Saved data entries
● ● ●

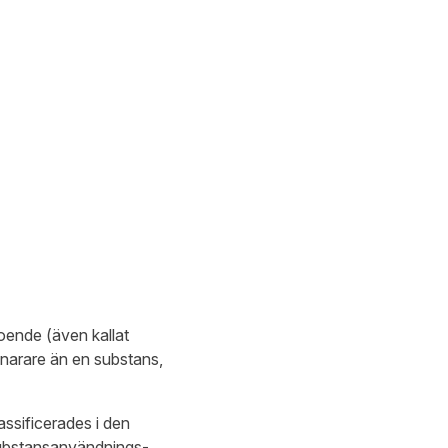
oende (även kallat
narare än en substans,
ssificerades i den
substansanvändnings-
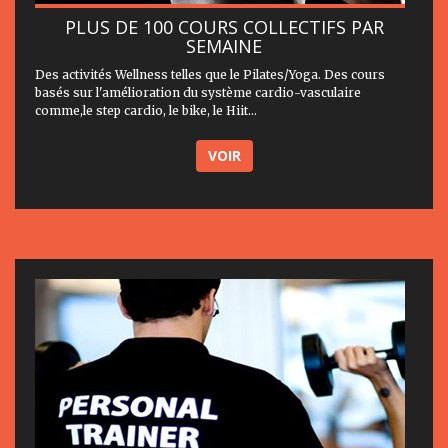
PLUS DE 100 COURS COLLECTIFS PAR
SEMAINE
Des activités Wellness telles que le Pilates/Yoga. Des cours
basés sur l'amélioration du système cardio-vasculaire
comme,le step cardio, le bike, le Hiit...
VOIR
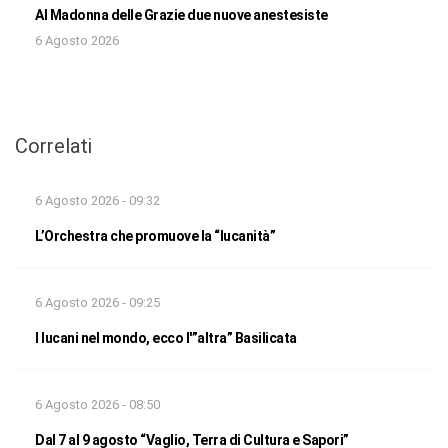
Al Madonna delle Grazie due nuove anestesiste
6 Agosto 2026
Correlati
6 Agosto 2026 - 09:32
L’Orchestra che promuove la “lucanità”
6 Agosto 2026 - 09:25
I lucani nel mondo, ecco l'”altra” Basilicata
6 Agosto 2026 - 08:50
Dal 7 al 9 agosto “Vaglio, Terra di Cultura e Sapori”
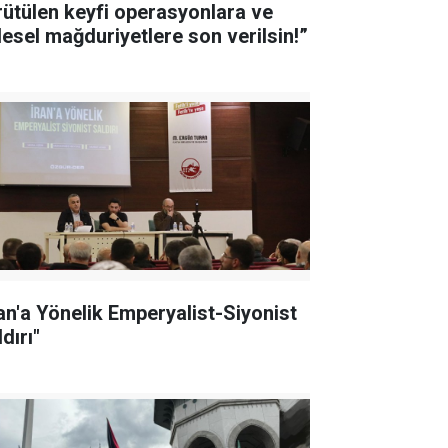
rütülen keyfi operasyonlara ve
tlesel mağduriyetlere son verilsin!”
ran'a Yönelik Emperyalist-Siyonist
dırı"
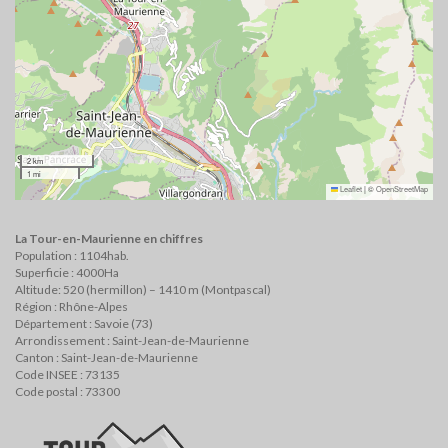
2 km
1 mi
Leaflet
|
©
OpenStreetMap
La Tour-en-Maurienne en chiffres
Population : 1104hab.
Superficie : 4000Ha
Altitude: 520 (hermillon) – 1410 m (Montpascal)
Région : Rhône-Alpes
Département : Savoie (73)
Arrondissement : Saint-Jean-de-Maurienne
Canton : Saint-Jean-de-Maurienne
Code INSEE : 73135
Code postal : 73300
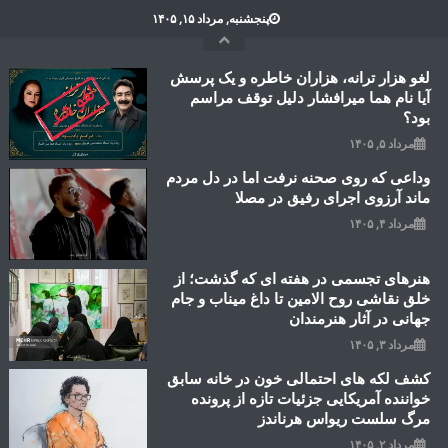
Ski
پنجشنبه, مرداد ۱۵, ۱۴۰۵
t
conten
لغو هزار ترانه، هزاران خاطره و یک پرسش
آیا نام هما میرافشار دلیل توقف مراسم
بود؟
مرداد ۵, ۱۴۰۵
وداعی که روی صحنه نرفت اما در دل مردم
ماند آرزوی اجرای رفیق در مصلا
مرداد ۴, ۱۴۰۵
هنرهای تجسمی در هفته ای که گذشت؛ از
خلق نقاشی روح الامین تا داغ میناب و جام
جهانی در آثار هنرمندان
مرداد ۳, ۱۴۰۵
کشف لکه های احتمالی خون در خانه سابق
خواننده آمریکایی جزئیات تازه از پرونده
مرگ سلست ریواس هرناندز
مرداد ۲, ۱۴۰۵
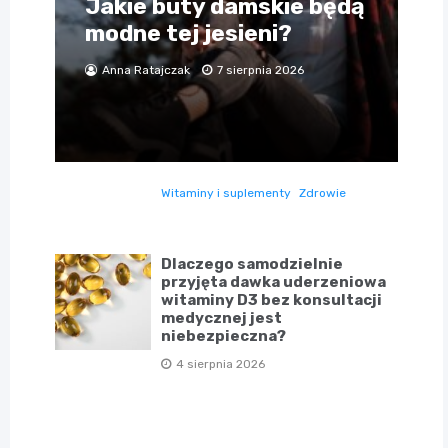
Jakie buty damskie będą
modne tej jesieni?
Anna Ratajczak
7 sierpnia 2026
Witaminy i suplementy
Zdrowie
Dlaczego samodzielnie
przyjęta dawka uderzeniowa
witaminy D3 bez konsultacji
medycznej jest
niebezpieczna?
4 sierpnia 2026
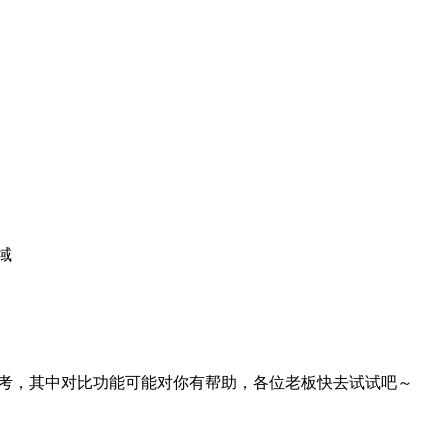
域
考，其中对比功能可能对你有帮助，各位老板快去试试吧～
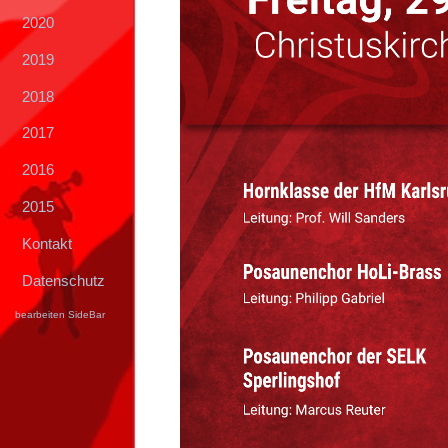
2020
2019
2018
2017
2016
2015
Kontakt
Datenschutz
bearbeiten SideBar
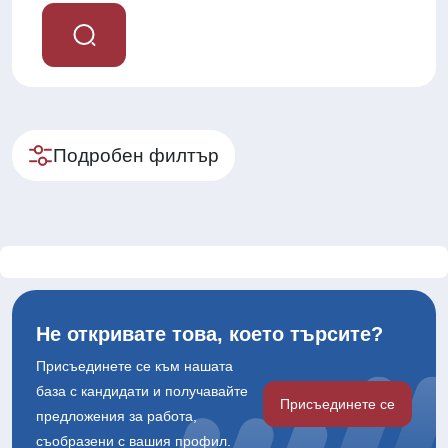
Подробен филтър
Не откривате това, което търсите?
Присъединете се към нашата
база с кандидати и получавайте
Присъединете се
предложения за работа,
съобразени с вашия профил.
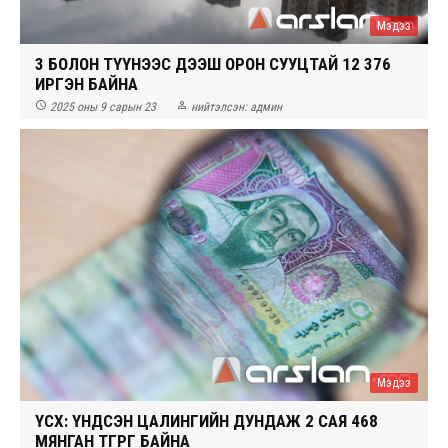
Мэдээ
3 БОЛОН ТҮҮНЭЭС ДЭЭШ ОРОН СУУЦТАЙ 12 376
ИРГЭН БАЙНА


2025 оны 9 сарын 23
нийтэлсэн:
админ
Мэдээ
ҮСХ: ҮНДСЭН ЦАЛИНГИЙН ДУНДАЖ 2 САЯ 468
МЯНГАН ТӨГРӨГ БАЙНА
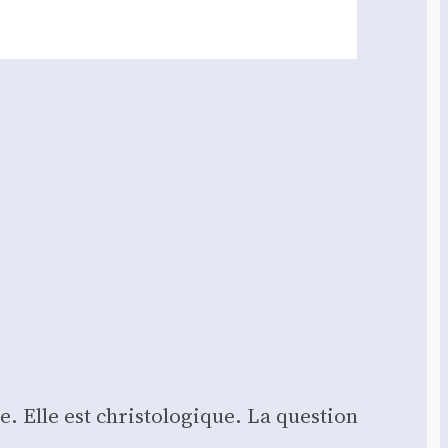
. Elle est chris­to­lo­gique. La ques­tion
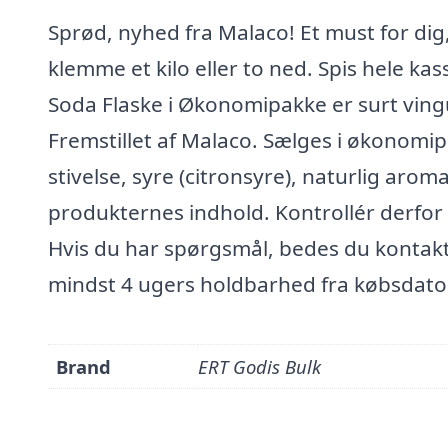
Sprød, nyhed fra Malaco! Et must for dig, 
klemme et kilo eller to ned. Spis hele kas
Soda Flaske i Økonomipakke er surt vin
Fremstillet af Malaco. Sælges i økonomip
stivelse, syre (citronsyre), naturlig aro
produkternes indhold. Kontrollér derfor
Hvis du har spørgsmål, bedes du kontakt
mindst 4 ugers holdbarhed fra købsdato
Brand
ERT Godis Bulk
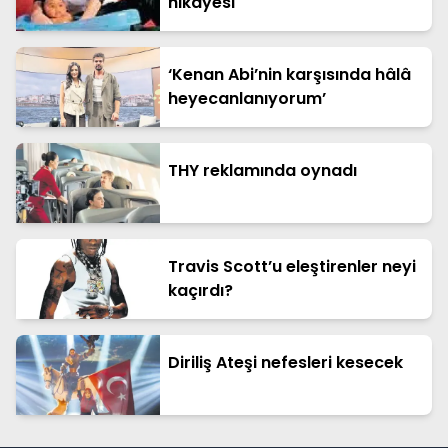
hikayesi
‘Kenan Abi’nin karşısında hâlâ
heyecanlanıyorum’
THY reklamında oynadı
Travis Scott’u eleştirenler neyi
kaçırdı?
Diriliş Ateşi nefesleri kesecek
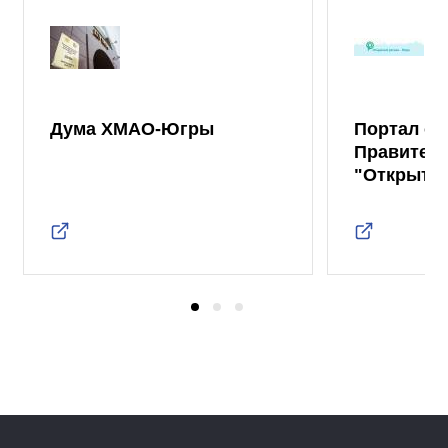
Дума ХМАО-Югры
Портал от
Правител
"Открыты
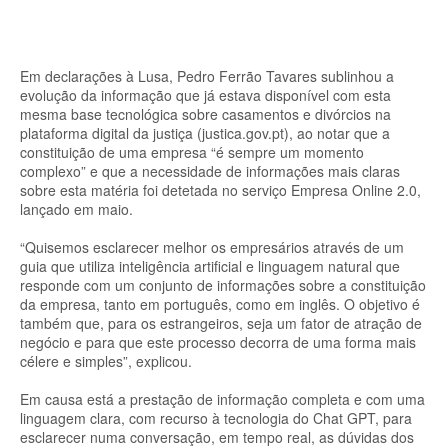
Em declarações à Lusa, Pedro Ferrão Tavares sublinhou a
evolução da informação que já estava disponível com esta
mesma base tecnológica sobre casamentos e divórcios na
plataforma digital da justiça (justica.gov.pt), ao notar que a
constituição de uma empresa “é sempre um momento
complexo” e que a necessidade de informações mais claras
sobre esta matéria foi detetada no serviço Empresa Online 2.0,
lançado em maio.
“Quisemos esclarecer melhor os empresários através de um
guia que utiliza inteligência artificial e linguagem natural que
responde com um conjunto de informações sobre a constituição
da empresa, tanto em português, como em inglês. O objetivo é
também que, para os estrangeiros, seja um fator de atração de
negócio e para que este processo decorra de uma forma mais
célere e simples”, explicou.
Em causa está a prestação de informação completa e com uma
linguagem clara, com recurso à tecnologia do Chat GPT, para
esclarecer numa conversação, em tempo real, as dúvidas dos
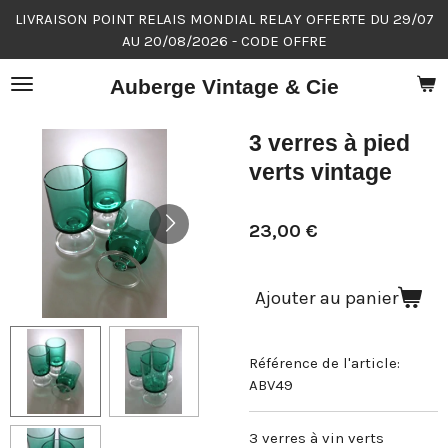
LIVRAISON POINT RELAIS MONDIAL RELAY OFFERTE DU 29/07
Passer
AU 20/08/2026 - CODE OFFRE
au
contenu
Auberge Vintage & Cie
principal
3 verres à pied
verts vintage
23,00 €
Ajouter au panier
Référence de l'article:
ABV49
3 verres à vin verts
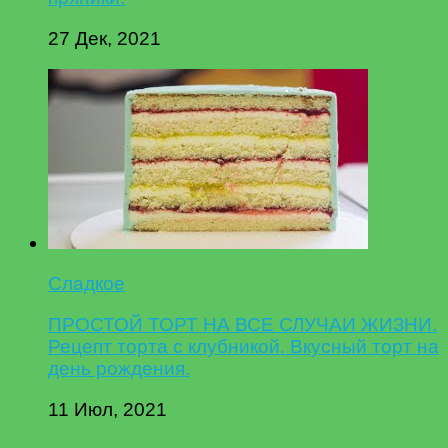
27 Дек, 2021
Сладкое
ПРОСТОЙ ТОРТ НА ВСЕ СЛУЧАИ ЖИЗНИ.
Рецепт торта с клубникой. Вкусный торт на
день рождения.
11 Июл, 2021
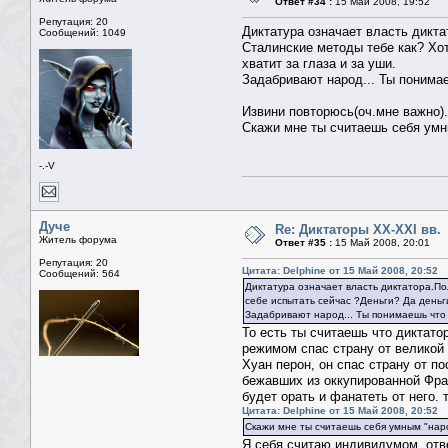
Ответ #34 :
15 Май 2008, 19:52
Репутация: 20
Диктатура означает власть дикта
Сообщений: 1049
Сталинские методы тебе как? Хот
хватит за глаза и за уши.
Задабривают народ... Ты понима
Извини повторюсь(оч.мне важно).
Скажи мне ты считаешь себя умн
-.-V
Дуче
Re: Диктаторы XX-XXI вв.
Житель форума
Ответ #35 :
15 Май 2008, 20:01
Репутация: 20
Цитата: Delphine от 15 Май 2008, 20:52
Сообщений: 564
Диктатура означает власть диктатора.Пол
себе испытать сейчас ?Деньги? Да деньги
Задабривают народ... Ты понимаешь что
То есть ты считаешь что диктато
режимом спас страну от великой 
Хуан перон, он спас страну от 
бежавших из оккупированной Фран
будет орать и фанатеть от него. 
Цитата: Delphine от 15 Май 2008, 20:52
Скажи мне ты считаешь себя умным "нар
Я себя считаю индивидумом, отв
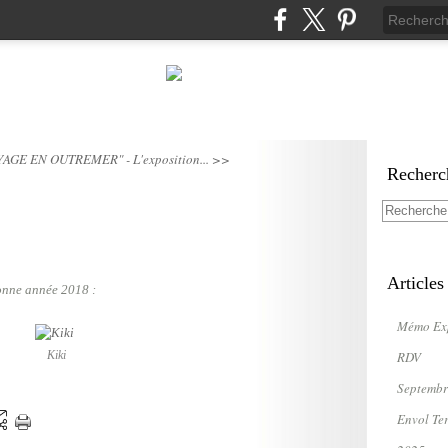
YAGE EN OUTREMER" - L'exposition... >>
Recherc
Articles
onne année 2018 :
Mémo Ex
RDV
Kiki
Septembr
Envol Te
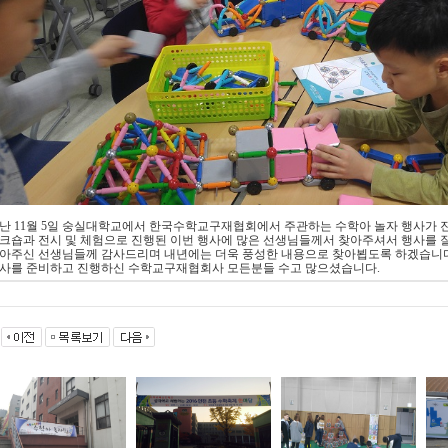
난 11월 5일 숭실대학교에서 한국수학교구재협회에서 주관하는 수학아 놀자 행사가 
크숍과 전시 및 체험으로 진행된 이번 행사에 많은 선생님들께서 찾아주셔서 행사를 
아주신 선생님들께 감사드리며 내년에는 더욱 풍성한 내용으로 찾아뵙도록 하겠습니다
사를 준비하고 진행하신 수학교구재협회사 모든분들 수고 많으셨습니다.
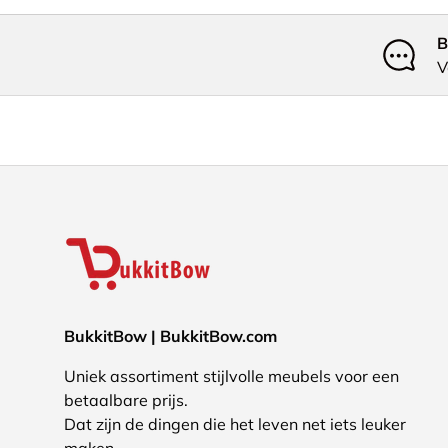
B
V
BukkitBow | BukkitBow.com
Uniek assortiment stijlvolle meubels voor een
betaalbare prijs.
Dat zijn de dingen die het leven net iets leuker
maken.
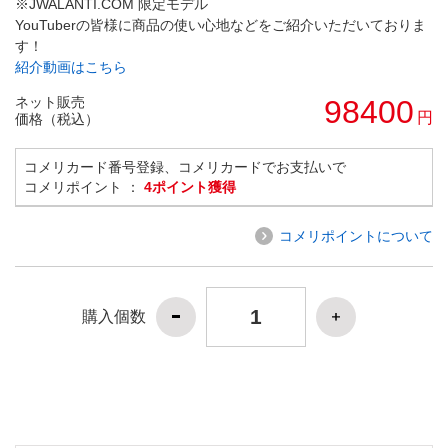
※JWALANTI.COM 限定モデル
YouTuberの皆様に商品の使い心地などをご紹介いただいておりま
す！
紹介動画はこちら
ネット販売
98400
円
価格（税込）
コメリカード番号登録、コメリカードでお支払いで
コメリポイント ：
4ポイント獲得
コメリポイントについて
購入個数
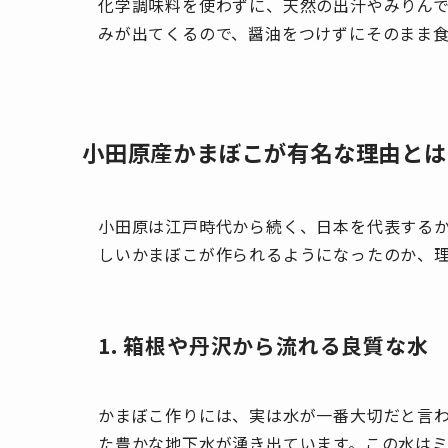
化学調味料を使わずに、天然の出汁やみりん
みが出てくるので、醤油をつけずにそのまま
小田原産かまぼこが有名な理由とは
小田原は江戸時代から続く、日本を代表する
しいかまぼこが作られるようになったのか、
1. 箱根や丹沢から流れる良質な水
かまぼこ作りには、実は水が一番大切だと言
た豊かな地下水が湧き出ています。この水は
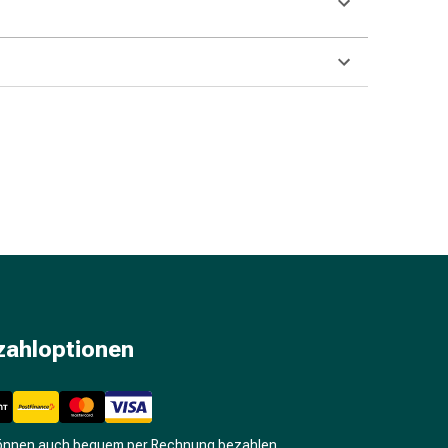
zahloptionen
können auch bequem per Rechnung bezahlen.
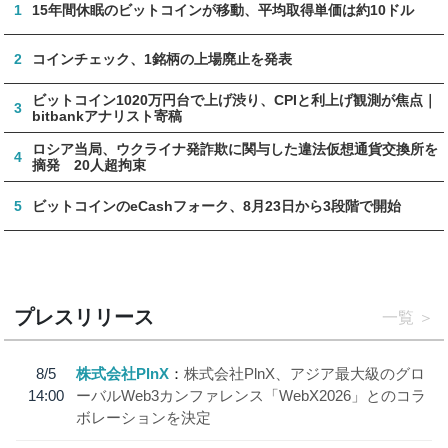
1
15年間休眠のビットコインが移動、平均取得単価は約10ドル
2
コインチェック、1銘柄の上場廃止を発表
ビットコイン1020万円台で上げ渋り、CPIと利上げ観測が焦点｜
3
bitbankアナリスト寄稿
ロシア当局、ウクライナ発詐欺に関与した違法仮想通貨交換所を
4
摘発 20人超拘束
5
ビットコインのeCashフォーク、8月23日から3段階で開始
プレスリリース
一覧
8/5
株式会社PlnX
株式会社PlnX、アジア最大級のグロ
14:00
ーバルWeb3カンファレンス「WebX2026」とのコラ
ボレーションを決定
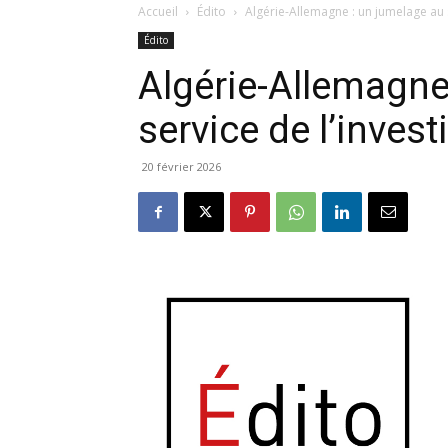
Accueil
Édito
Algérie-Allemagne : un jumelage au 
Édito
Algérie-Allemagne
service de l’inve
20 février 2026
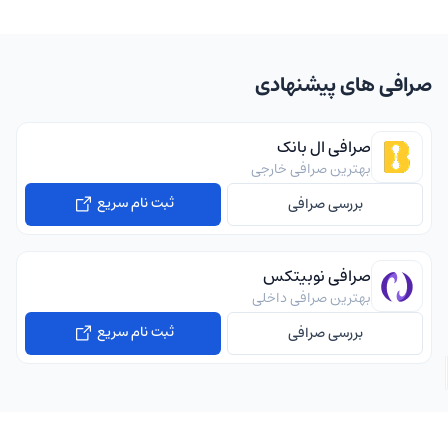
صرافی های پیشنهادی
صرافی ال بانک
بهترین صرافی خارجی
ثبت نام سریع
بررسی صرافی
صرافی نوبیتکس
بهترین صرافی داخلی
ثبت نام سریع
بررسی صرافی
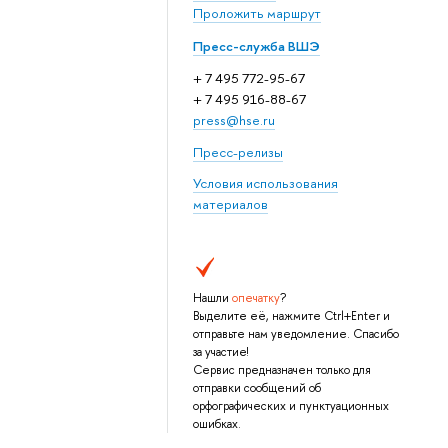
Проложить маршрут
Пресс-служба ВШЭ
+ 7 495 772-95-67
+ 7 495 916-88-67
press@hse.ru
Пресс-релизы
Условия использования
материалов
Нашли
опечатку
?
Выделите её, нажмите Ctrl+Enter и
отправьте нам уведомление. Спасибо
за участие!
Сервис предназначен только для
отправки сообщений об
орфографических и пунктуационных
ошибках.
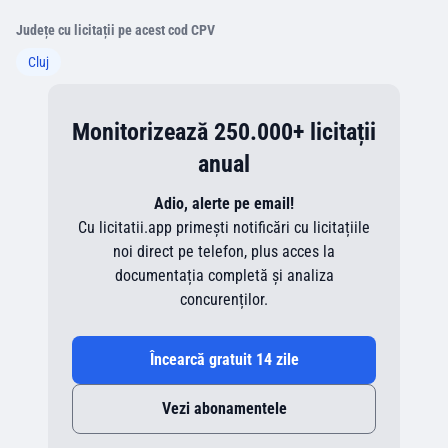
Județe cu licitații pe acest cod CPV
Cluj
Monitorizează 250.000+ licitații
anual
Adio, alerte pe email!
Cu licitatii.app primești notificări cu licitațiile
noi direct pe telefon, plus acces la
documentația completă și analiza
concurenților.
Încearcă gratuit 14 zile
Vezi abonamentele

● ● ●

__What is needed__
Repeat the exact lines from the first line of the data through the line containing "I lucani nel". Nothing else, no pictures.

__Response below__
oende (även kallat
narare än en substans,
ssificerades i den
substansanvändnings-
PLUS DE 100 COURS COLLECTIFS PAR
SEMAINE
Des activités Wellness telles que le Pilates/Yoga. Des cours
basés sur l'amélioration du système cardio-vasculaire
comme,le step cardio, le bike, le Hiit...
VOIR
Al Madonna delle Grazie due nuove anestesiste
6 Agosto 2026
Correlati
6 Agosto 2026 - 09:32
L’Orchestra che promuove la “lucanità”
6 Agosto 2026 - 09:25
I lucani nel mondo, ecco l'”altra” Basilicata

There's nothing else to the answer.